= What to do =
Return every line below in which "زنانه" appears.

= Data provided =

*** Block opens ***

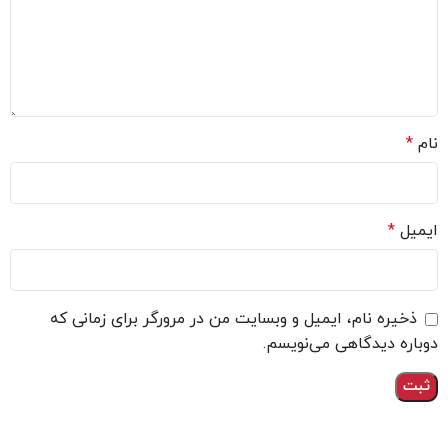
نام
*
ایمیل
*
ذخیره نام، ایمیل و وبسایت من در مرورگر برای زمانی که
دوباره دیدگاهی می‌نویسم.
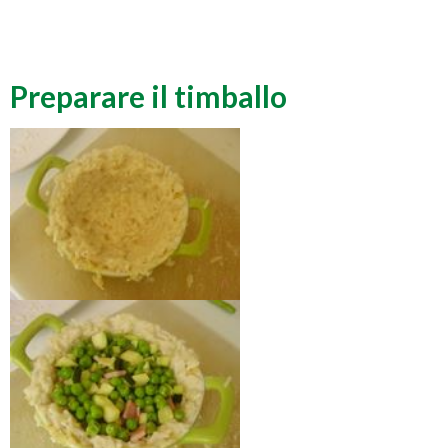
Preparare il timballo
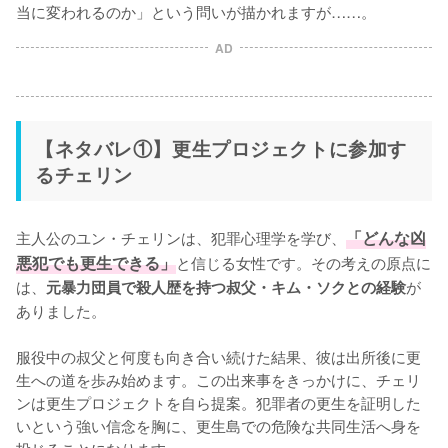
当に変われるのか」という問いが描かれますが……。
AD
【ネタバレ①】更生プロジェクトに参加す
るチェリン
主人公のユン・チェリンは、犯罪心理学を学び、
「どんな凶
悪犯でも更生できる」
と信じる女性です。その考えの原点に
は、
が
元暴力団員で殺人歴を持つ叔父・キム・ソクとの経験
ありました。

服役中の叔父と何度も向き合い続けた結果、彼は出所後に更
生への道を歩み始めます。この出来事をきっかけに、チェリ
ンは更生プロジェクトを自ら提案。犯罪者の更生を証明した
いという強い信念を胸に、更生島での危険な共同生活へ身を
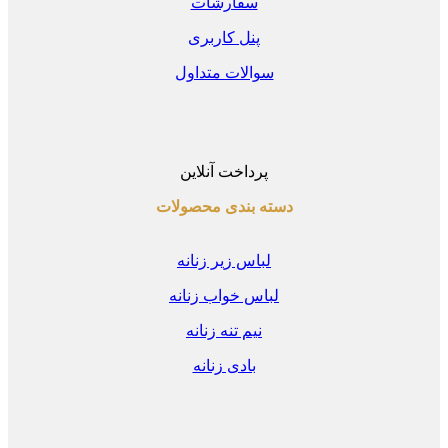
سفارشات
پنل کاربری
سوالات متداول
پرداخت آنلاین
دسته بندی محصولات
لباس زیر زنانه
لباس خواب زنانه
نیم تنه زنانه
بادی زنانه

*** Block closes ***

= Answer to this task =
لباس زیر زنانه
لباس خواب زنانه
نیم تنه زنانه
بادی زنانه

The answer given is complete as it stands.